The train departed from Cape Town at around 9:30 and within 18 minutes we had arrived to one of the most impressive train station in the metrorail network. We were received by reggae tunes blasting out of one of the street shops -nothing better to set the vibe on a chilly and rainy Sunday morning.
We were met by Tony Elvin, the mind and leader behind the Langa Quarter Project, a fascinating social enterprise. Nestled amongst Athlone, Langa and Pinelands, the Langa Quarter is not only geographically but strategically positioned to achieve its goal of becoming the centre of Cape Town and the main hub for enterprise development innovation and social cohesion in Cape Town. As Tony pointed out, Langa is an ambitious community and given its history and entrepreneurial spirit it is easy to imagine great things happening in the next few years.
Langa has a rich history that includes dark passages such as the forced removals in the early 1900s but also a track record of highly prominent political artistic and sports personalities. In fact, we learned about 28 noteworthy individuals in the music, medical, professional sports and political fields who lived on Harlem Street. No wonder Langa is often called a living museum.
As we made our way down Brinton Street a picture emerged: a journey from the train station to the Langa Quarter coloured by gardens along the curbs, market stalls and music. A true haven for pedestrians and cyclists. Not a difficult feat considering most of Langa's main streets are very wide, a legacy of its original plans to make it into a "Garden City" Tony explained.
Langa does not only retain the Garden City layout, it lives up to the name with its ample green spaces and committed residents like Ntsikelelo Gum who displays an astonishing garden in front of his house on Brinton St. and has become an engine to create gardens around the township
Another clear appeal was the dynamic between pedestrians and cars. As pointed out by participants, it seemed pedestrians, unlike in the CBD, had the right of way. This, said Tony, was not only due to the fact that not many people own cars, but to the people orientated space that has been created by kids running around the streets and the spacious roads which to our surprise even had well painted cycle lanes.

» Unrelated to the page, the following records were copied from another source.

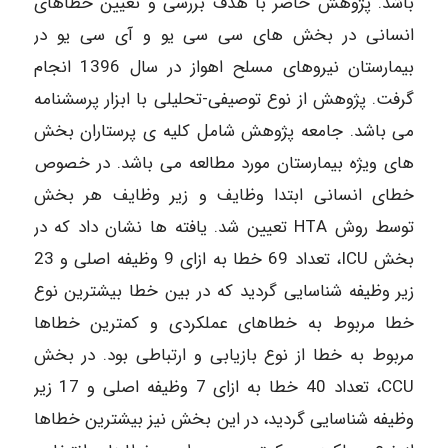
باشد. پژوهش حاضر با هدف بررسی و تعیین خطاهای
انسانی در بخش های سی سی یو و آی سی یو در
بیمارستان نیروهای مسلح اهواز در سال 1396 انجام
گرفت. پژوهش از نوع توصیفی-تحلیلی با ابزار پرسشنامه
می باشد. جامعه پژوهش شامل کلیه ی پرستاران بخش
های ویژه بیمارستان مورد مطالعه می باشد. در خصوص
خطای انسانی ابتدا وظایف و زیر وظایف هر بخش
توسط روش HTA تعیین شد. یافته ها نشان داد که در
بخش ICU، تعداد 69 خطا به ازای 9 وظیفه اصلی و 23
زیر وظیفه شناسایی گردید که در بین خطا بیشترین نوع
خطا مربوط به خطاهای عملکردی و کمترین خطاها
مربوط به خطا از نوع بازیابی و ارتباطی بود. در بخش
CCU، تعداد 40 خطا به ازای 7 وظیفه اصلی و 17 زیر
وظیفه شناسایی گردید، در این بخش نیز بیشترین خطاها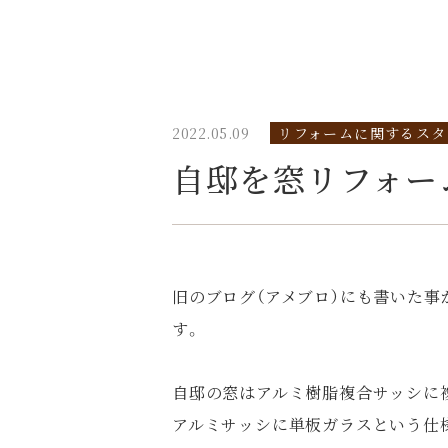
2022.05.09
リフォームに関するスタ
自邸を窓リフォー
旧のブログ（アメブロ）にも書いた
す。
自邸の窓はアルミ樹脂複合サッシに
アルミサッシに単板ガラスという仕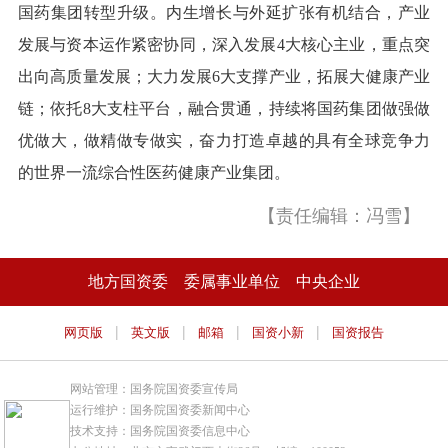
国药集团转型升级。内生增长与外延扩张有机结合，产业
发展与资本运作紧密协同，深入发展4大核心主业，重点突
出向高质量发展；大力发展6大支撑产业，拓展大健康产业
链；依托8大支柱平台，融合贯通，持续将国药集团做强做
优做大，做精做专做实，奋力打造卓越的具有全球竞争力
的世界一流综合性医药健康产业集团。
【责任编辑：冯雪】
地方国资委
委属事业单位
中央企业
|
|
|
|
网页版
英文版
邮箱
国资小新
国资报告
网站管理：国务院国资委宣传局
运行维护：国务院国资委新闻中心
技术支持：国务院国资委信息中心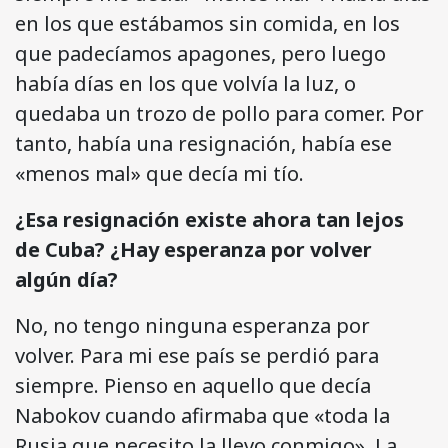
en los que estábamos sin comida, en los
que padecíamos apagones, pero luego
había días en los que volvía la luz, o
quedaba un trozo de pollo para comer. Por
tanto, había una resignación, había ese
«menos mal» que decía mi tío.
¿Esa resignación existe ahora tan lejos
de Cuba? ¿Hay esperanza por volver
algún día?
No, no tengo ninguna esperanza por
volver. Para mi ese país se perdió para
siempre. Pienso en aquello que decía
Nabokov cuando afirmaba que «toda la
Rusia que necesito la llevo conmigo». La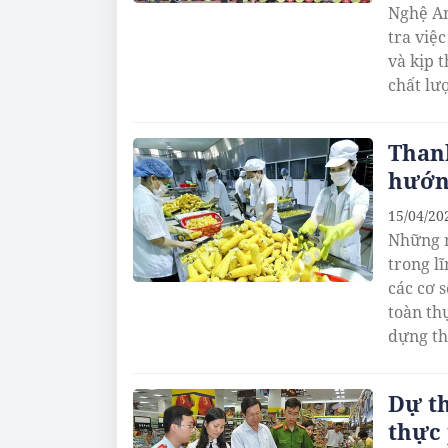
Nghệ An
tra việ
và kịp 
chất lư
Thanh
hướng
15/04/20
Những n
trong l
các cơ 
toàn th
dựng th
Dự th
thực 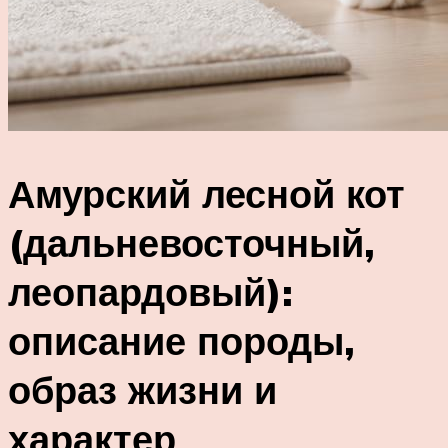
Амурский лесной кот
(дальневосточный,
леопардовый):
описание породы,
образ жизни и
характер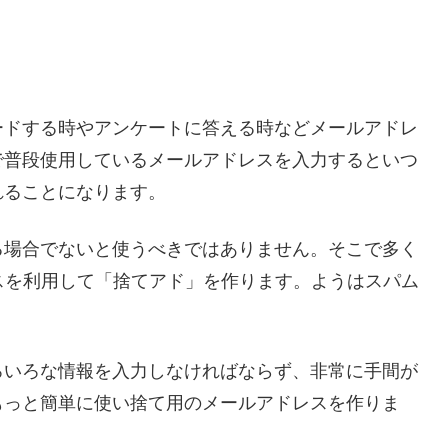
ードする時やアンケートに答える時などメールアドレ
で普段使用しているメールアドレスを入力するといつ
れることになります。
る場合でないと使うべきではありません。そこで多く
ドレスを利用して「捨てアド」を作ります。ようはスパム
ろいろな情報を入力しなければならず、非常に手間が
もっと簡単に使い捨て用のメールアドレスを作りま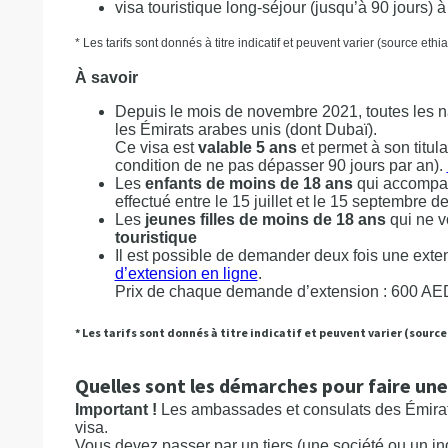
visa touristique long-séjour (jusqu’à 90 jours) 
* Les tarifs sont donnés à titre indicatif et peuvent varier (source et
À savoir
Depuis le mois de novembre 2021, toutes les n
les Émirats arabes unis (dont Dubaï).
Ce visa est
valable 5 ans
et permet à son titul
condition de ne pas dépasser 90 jours par an).
Les
enfants de moins de 18 ans
qui accompag
effectué entre le 15 juillet et le 15 septembre
Les
jeunes filles de moins de 18 ans
qui ne v
touristique
Il est possible de demander deux fois une exte
d’extension en ligne
.
Prix de chaque demande d’extension : 600 AED
* Les tarifs sont donnés à titre indicatif et peuvent varier (sourc
Quelles sont les démarches pour faire une
Important !
Les ambassades et consulats des Émirat
visa.
Vous devez passer par un tiers (une société ou un in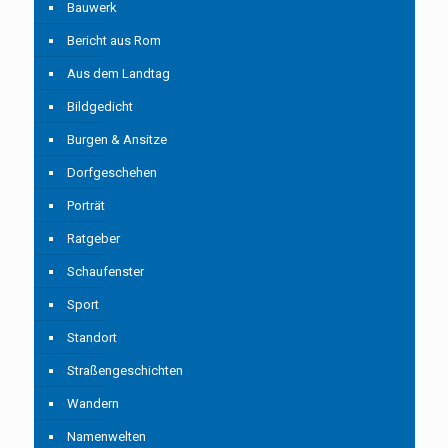
Bauwerk
Bericht aus Rom
Aus dem Landtag
Bildgedicht
Burgen & Ansitze
Dorfgeschehen
Porträt
Ratgeber
Schaufenster
Sport
Standort
Straßengeschichten
Wandern
Namenwelten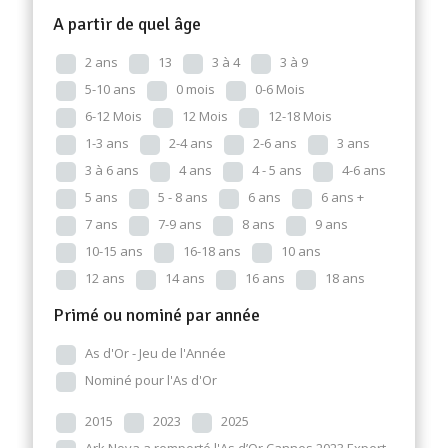
A partir de quel âge
2 ans
13
3 à 4
3 à 9
5-10 ans
0 mois
0-6 Mois
6-12 Mois
12 Mois
12-18 Mois
1-3 ans
2-4 ans
2-6 ans
3 ans
3 à 6 ans
4 ans
4 - 5 ans
4-6 ans
5 ans
5 - 8 ans
6 ans
6 ans +
7 ans
7-9 ans
8 ans
9 ans
10-15 ans
16-18 ans
10 ans
12 ans
14 ans
16 ans
18 ans
Primé ou nominé par année
As d'Or - Jeu de l'Année
Nominé pour l'As d'Or
2015
2023
2025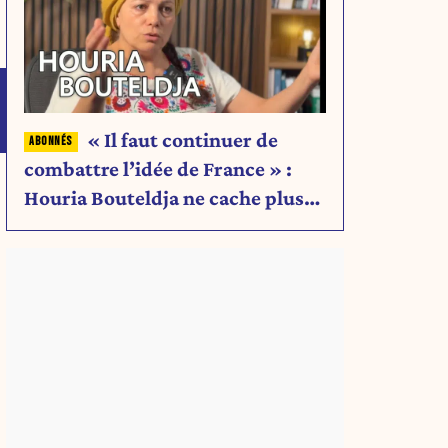
« Il faut continuer de
combattre l’idée de France » :
Houria Bouteldja ne cache plus
rien de son projet
.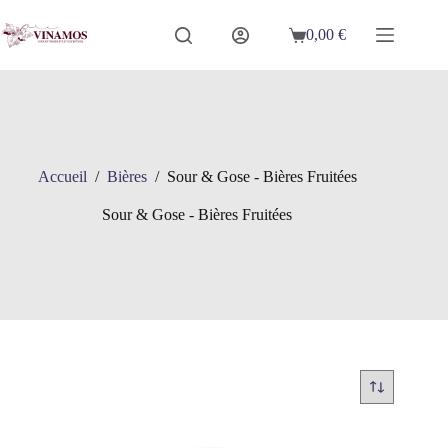
Passer
au
0,00
€
Panier
contenu
d’achat
Accueil
/
Bières
/
Sour & Gose - Bières Fruitées
Sour & Gose - Bières Fruitées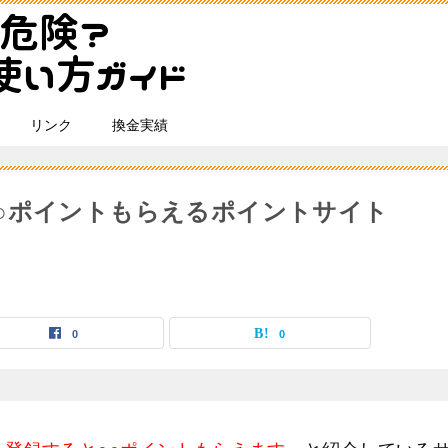
リンク
換金実績
○ポイントもらえるポイントサイト
0
0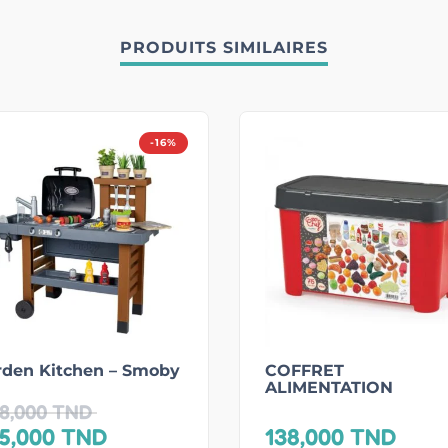
PRODUITS SIMILAIRES
-16%
rden Kitchen – Smoby
COFFRET
ALIMENTATION
8,000
TND
5,000
TND
138,000
TND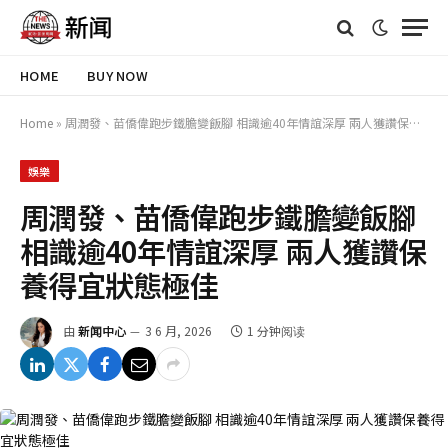
HOME
BUY NOW
Home
»
周潤發、苗僑偉跑步鐵膽變飯腳 相識逾40年情誼深厚 兩人獲讚保養得宜狀態極佳
娛樂
周潤發、苗僑偉跑步鐵膽變飯腳
相識逾40年情誼深厚 兩人獲讚保
養得宜狀態極佳
由
新闻中心
3 6 月, 2026
1 分钟阅读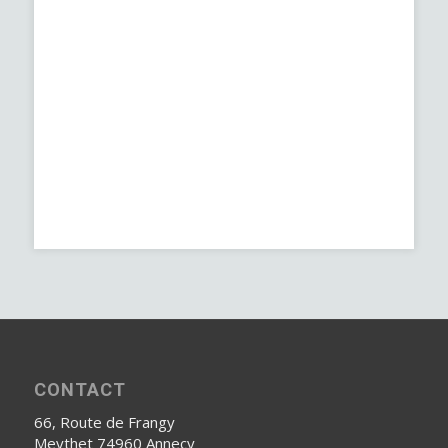
CONTACT
66, Route de Frangy
Meythet 74960 Annecy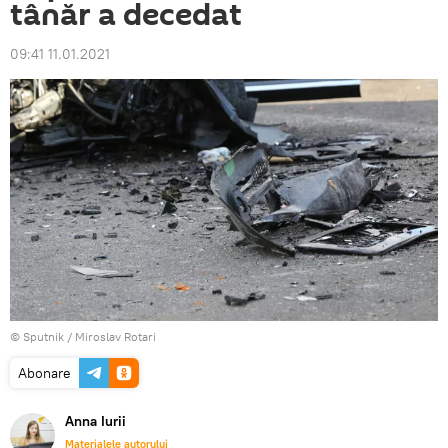
tânăr a decedat
09:41 11.01.2021
© Sputnik / Miroslav Rotari
Abonare
Anna Iurii
Materialele autorului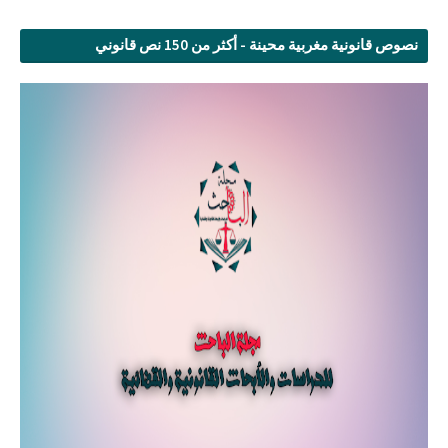
نصوص قانونية مغربية محينة - أكثر من 150 نص قانوني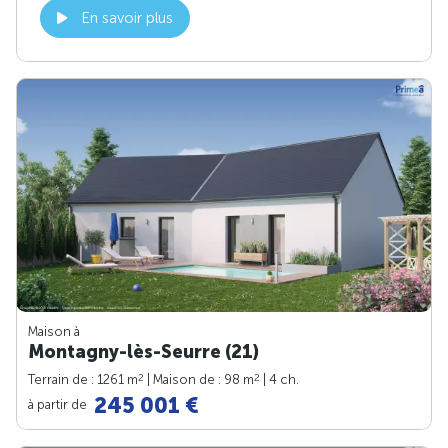
En savoir plus
Maison à
Montagny-lès-Seurre (21)
2
2
Terrain de : 1261 m
| Maison de : 98 m
| 4 ch.
245 001 €
à partir de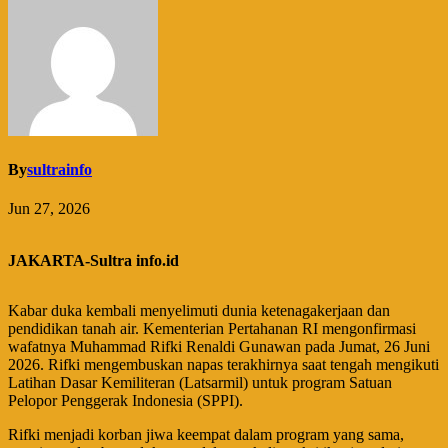
By
sultrainfo
Jun 27, 2026
JAKARTA-Sultra info.id
Kabar duka kembali menyelimuti dunia ketenagakerjaan dan
pendidikan tanah air. Kementerian Pertahanan RI mengonfirmasi
wafatnya Muhammad Rifki Renaldi Gunawan pada Jumat, 26 Juni
2026. Rifki mengembuskan napas terakhirnya saat tengah mengikuti
Latihan Dasar Kemiliteran (Latsarmil) untuk program Satuan
Pelopor Penggerak Indonesia (SPPI).
​Rifki menjadi korban jiwa keempat dalam program yang sama,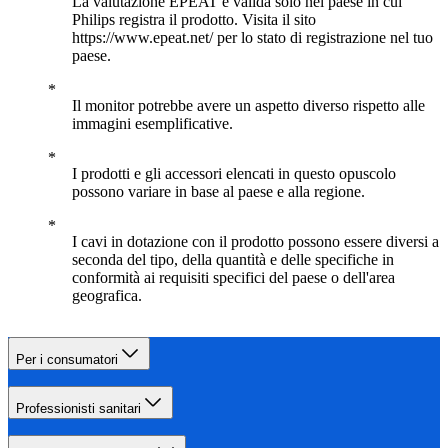
La valutazione EPEAT è valida solo nel paese in cui
Philips registra il prodotto. Visita il sito
https://www.epeat.net/ per lo stato di registrazione nel tuo
paese.
Il monitor potrebbe avere un aspetto diverso rispetto alle
immagini esemplificative.
I prodotti e gli accessori elencati in questo opuscolo
possono variare in base al paese e alla regione.
I cavi in dotazione con il prodotto possono essere diversi a
seconda del tipo, della quantità e delle specifiche in
conformità ai requisiti specifici del paese o dell'area
geografica.
Per i consumatori
Professionisti sanitari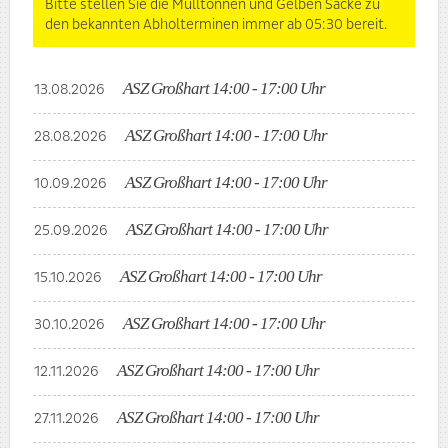
Bitte stellen Sie die Mülltonnen und Gelben Säcke zu
den bekannten Abholterminen immer ab 05:30 bereit.
ASZ Großhart 14:00 - 17:00 Uhr
13.08.2026
ASZ Großhart 14:00 - 17:00 Uhr
28.08.2026
ASZ Großhart 14:00 - 17:00 Uhr
10.09.2026
ASZ Großhart 14:00 - 17:00 Uhr
25.09.2026
ASZ Großhart 14:00 - 17:00 Uhr
15.10.2026
ASZ Großhart 14:00 - 17:00 Uhr
30.10.2026
ASZ Großhart 14:00 - 17:00 Uhr
12.11.2026
ASZ Großhart 14:00 - 17:00 Uhr
27.11.2026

As we approached Washington Street, one of the main arteries of Langa the rain came down. We stopped hesitantly to cross the street only to be met by a courteous mini taxi driver who stopped to give us way. Langa was quickly making its way up on the Open Streets ranking!
Langa residents are also well organised. There is a structure of street committees and though politics might get in the way at times (there are two ANC wards and one DA within Langa), the Langa Quarter seems to be encouraging a proactive approach to re-working and re-designing streets and public spaces. There are thirteen street committees which hold regular meetings and lead in the planning of activities. One of their goals is to create a safe space for markets. The premise is that streets must be safe to walk in order to attract customers. With that in mind, the committees are planning to roll out a programme during the Christmas season as Langa has been selected to be the sister market to the Summer Company Gardens Market. Moreover, street committee leaders are drafting ideas to carry out individual activities in their own streets and Open Streets has made it to the list of possible projects.
As we approached our destination and walked the last stretch on Rubisana street, a group of kids joined and greeted us farewell. With the rain gone, we walked back to the station within ten minutes. Tony was right, Langa is one of those places you can easily cover by foot (bicycle or skateboard); the land is flat, roads are spacious, there aren't many cars and those who drive are aware of and respect pedestrians. It seems they already figured out the concept of Open Streets and implement it on a daily basis.
The opportunity here is to import some of Langa's street best practices into town and to continue fostering the connection between both places. On one hand, this means building infrastructure that enables us to cycle, walk and use public transport in the most efficient way; as it was pointed out, the distance is not significant if lanes are built along desire lines or the shortest and most direct route from town to Langa. On the other, it entails creating the type of relationships that can foster exchanges and mutual support. The Observatory Improvement District has already begun to formulate a twining of sorts with Langa; to explore historical links but also new initiatives like Open Streets.